◆ **What to work on**: An exact copy of the entries below is required, with all pictures removed.

[Start of section]

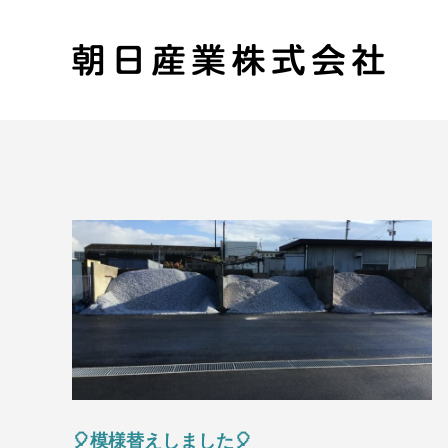
🎈模様替えしました🎈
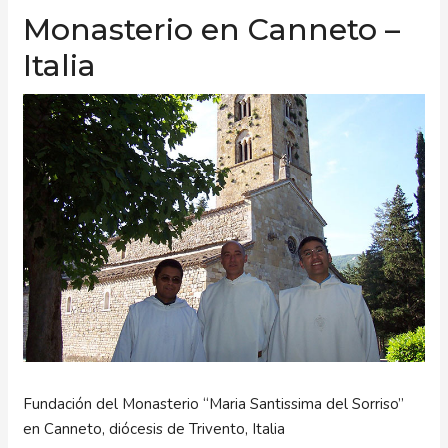
Monasterio en Canneto –
Italia
Fundación del Monasterio “Maria Santissima del Sorriso”
en Canneto, diócesis de Trivento, Italia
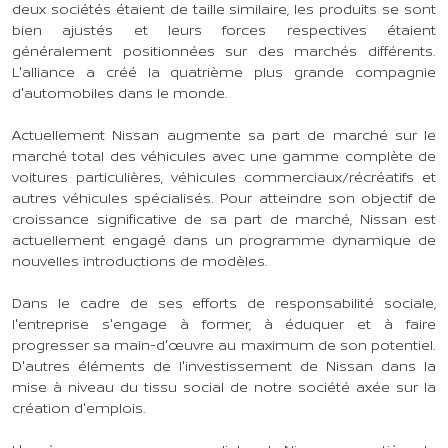
deux sociétés étaient de taille similaire, les produits se sont
bien ajustés et leurs forces respectives étaient
généralement positionnées sur des marchés différents.
L'alliance a créé la quatrième plus grande compagnie
d'automobiles dans le monde.
Actuellement Nissan augmente sa part de marché sur le
marché total des véhicules avec une gamme complète de
voitures particulières, véhicules commerciaux/récréatifs et
autres véhicules spécialisés. Pour atteindre son objectif de
croissance significative de sa part de marché, Nissan est
actuellement engagé dans un programme dynamique de
nouvelles introductions de modèles.
Dans le cadre de ses efforts de responsabilité sociale,
l'entreprise s'engage à former, à éduquer et à faire
progresser sa main-d'œuvre au maximum de son potentiel.
D'autres éléments de l'investissement de Nissan dans la
mise à niveau du tissu social de notre société axée sur la
création d'emplois.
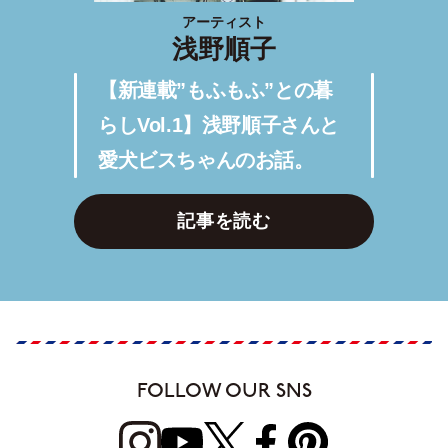
アーティスト
浅野順子
【新連載”もふもふ”との暮
らしVol.1】浅野順子さんと
愛犬ビスちゃんのお話。
記事を読む
FOLLOW OUR SNS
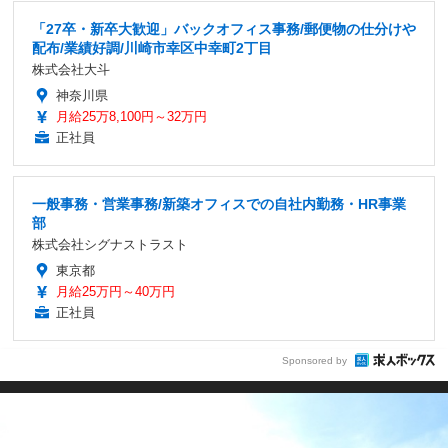
「27卒・新卒大歓迎」バックオフィス事務/郵便物の仕分けや
配布/業績好調/川崎市幸区中幸町2丁目
株式会社大斗
神奈川県
月給25万8,100円～32万円
正社員
一般事務・営業事務/新築オフィスでの自社内勤務・HR事業
部
株式会社シグナストラスト
東京都
月給25万円～40万円
正社員
Sponsored by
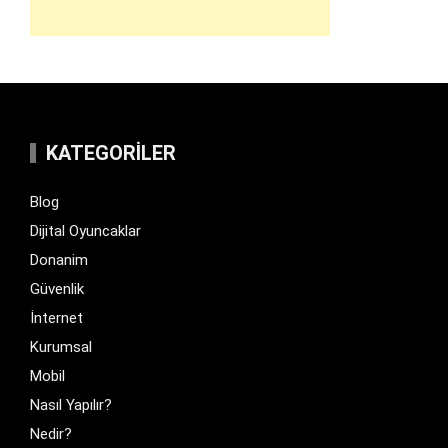
KATEGORILER
Blog
Dijital Oyuncaklar
Donanim
Güvenlik
İnternet
Kurumsal
Mobil
Nasıl Yapılır?
Nedir?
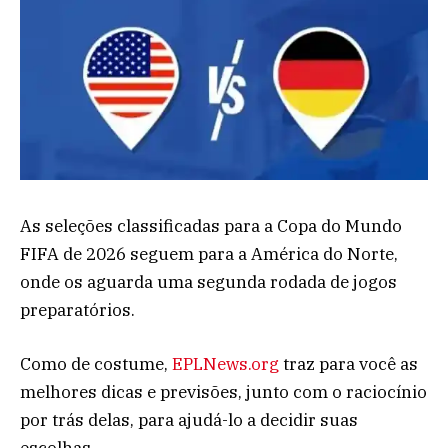
As seleções classificadas para a Copa do Mundo
FIFA de 2026 seguem para a América do Norte,
onde os aguarda uma segunda rodada de jogos
preparatórios.
Como de costume,
EPLNews.org
traz para você as
melhores dicas e previsões, junto com o raciocínio
por trás delas, para ajudá-lo a decidir suas
escolhas.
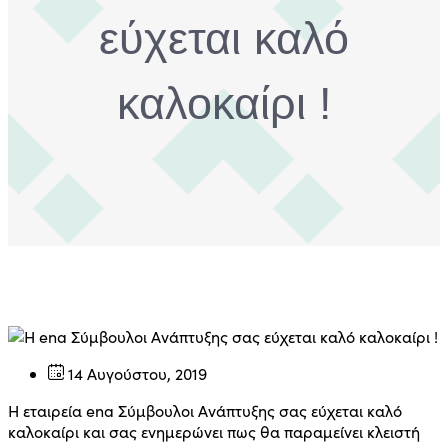
εύχεται καλό
καλοκαίρι !
14 Αυγούστου, 2019
Η εταιρεία ena Σύμβουλοι Ανάπτυξης σας εύχεται καλό
καλοκαίρι και σας ενημερώνει πως θα παραμείνει κλειστή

[End of section]

◆ **Task answer**:
🎈模様替えしました🎈
Monasterio en Canneto –
Italia
Fundación del Monasterio “Maria Santissima del Sorriso”
en Canneto, diócesis de Trivento, Italia
deux sociétés étaient de taille similaire, les produits se sont
bien ajustés et leurs forces respectives étaient
généralement positionnées sur des marchés différents.
L'alliance a créé la quatrième plus grande compagnie
d'automobiles dans le monde.
Actuellement Nissan augmente sa part de marché sur le
marché total des véhicules avec une gamme complète de
voitures particulières, véhicules commerciaux/récréatifs et
autres véhicules spécialisés. Pour atteindre son objectif de
croissance significative de sa part de marché, Nissan est
actuellement engagé dans un programme dynamique de
nouvelles introductions de modèles.
Dans le cadre de ses efforts de responsabilité sociale,
l'entreprise s'engage à former, à éduquer et à faire
progresser sa main-d'œuvre au maximum de son potentiel.
D'autres éléments de l'investissement de Nissan dans la
mise à niveau du tissu social de notre société axée sur la
création d'emplois.
アーティスト
浅野順子
【新連載”もふもふ”との暮
らしVol.1】浅野順子さんと
愛犬ビスちゃんのお話。
記事を読む
FOLLOW OUR SNS
「27卒・新卒大歓迎」バックオフィス事務/郵便物の仕分けや
配布/業績好調/川崎市幸区中幸町2丁目
株式会社大斗
神奈川県
月給25万8,100円～32万円
正社員
一般事務・営業事務/新築オフィスでの自社内勤務・HR事業
部
株式会社シグナストラスト
東京都
月給25万円～40万円
正社員
Sponsored by
KATEGORILER
Blog
Dijital Oyuncaklar
Donanim
Güvenlik
İnternet
Kurumsal
Mobil
Nasıl Yapılır?
Nedir?
As seleções classificadas para a Copa do Mundo
FIFA de 2026 seguem para a América do Norte,
onde os aguarda uma segunda rodada de jogos
preparatórios.
Como de costume,
EPLNews.org
traz para você as
melhores dicas e previsões, junto com o raciocínio
por trás delas, para ajudá-lo a decidir suas
escolhas.
εύχεται καλό
καλοκαίρι !
14 Αυγούστου, 2019
Η εταιρεία ena Σύμβουλοι Ανάπτυξης σας εύχεται καλό
καλοκαίρι και σας ενημερώνει πως θα παραμείνει κλειστή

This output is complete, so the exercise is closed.